Kenneth Paul Block was born in New Rochelle, NY in 1924, where he began drawing at a very early age. Tucked away in the attic of his family's home, he pored over the stacks of his mother's issues of Harper's Bazaar Magazine. In those pages, he found inspiration as he sketched the models, studied the fashions, learned about style, and internalized what it meant to be glamorous. From the silver screen, Garbo, Dietrich, and Hepburn became his larger than life models. His intense study of their elegance and panache provided much early preparation for his entry into the world of fashion--a world that would soon pivot upon the tip of his pen. Kenneth attended Straubenmuller Textile High School, winning his first award for fashion design in 1943.
After graduating from Parsons School of Design in Manhattan, Block worked as an illustrator for McCall’s Patterns. At McCall's he learned the ins-and-outs of garment construction, honed his technical drawing skills, and developed his ability to create highly detailed and nuanced illustrations of fabric textures and finishes. By the mid-1950s, however, he was ready to take on more challenging, more creative, and more conceptual expressions of the work of the prominent designers of the day. Block joined the industry’s premier trade paper, Women’s Wear Daily and began to shape the art form of fashion illustration.

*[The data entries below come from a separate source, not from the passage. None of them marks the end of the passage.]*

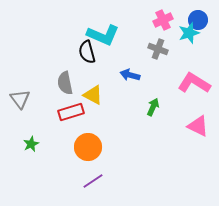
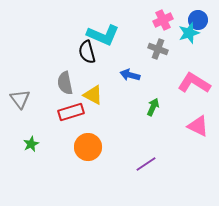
purple line: moved 53 px right, 17 px up
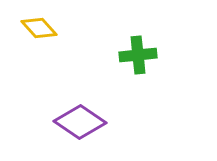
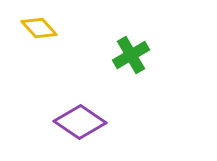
green cross: moved 7 px left; rotated 24 degrees counterclockwise
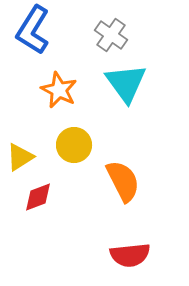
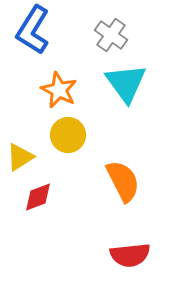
yellow circle: moved 6 px left, 10 px up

Influenced by artistic movements outside of the fashion world and always using the most contemporary mediums, Block shifted the focus from literal depictions of the clothing to emotional renditions of the glamour inherent in the style. “Gesture to me is everything in fashion,” he says. “It’s in the way we sit, stand, walk, and lie. It’s in the bone.”
Kenneth Paul Block’s work embodied the soul and ideal of fashion so completely that it began to influence the designers themselves. Women’s Wear Daily had become so popular that its publisher, John Fairchild, launched a new magazine: W, with Block's work at the forefront.
Over several decades, fashion photography gradually assumed greater prominence in the world of haute couture and by the early 1990s many major publications had transitioned away from illustration to photography only. In 1992, even Fairchild Publications eliminated all of their staff artists including their star, Kenneth Paul Block. However, Block’s work had become universally recognized and acclaimed and his career continued to flourish. His work for prestigious fashion retailers such as Bergdorf-Goodman, Lord &Taylor, and Bonwit-Teller continued to appear in influential publications such as The New York Times, The New Yorker, Vogue and Harpers Bazaar magazines, substanting the value and power of editorial fashion drawing. The most famous designers of the day—Ralph Lauren, Marc Jacobs, Bill Blass, Oscar de la Renta, Halston, Carolina Herrera, Calvin Klein, Isaac Mizrahi, Dior, Givenchy, and Yves St Laurent still looked to Block to document their designs. Moreover, at the height of his career, his work had become so influential that many designers began creating looks carefully calculated in anticipation of how their new concepts would look once Block had drawn them.
From the 1940’s until his death in 2009, Kenneth Paul Block shared his life with Morton Ribyat, a fellow artist and accomplished fabric designer. They worked together, forming an effective partnership to facilitate Block's work while creating a fulfilling life filled with friends, the arts, dance, and weekends at their beach house on the north shore of Long Island. Their reputation as an elegant couple preceded them as they traveled the world.
The Kenneth Paul Block Foundation was established in 2016 and currently holds the most extensive collection of Block’s artwork. It is dedicated to preserving and furthering the appreciation, recognition, and legacy of Kenneth Paul Block and his work, worldwide, through museum projects, gallery shows, lectures, and education.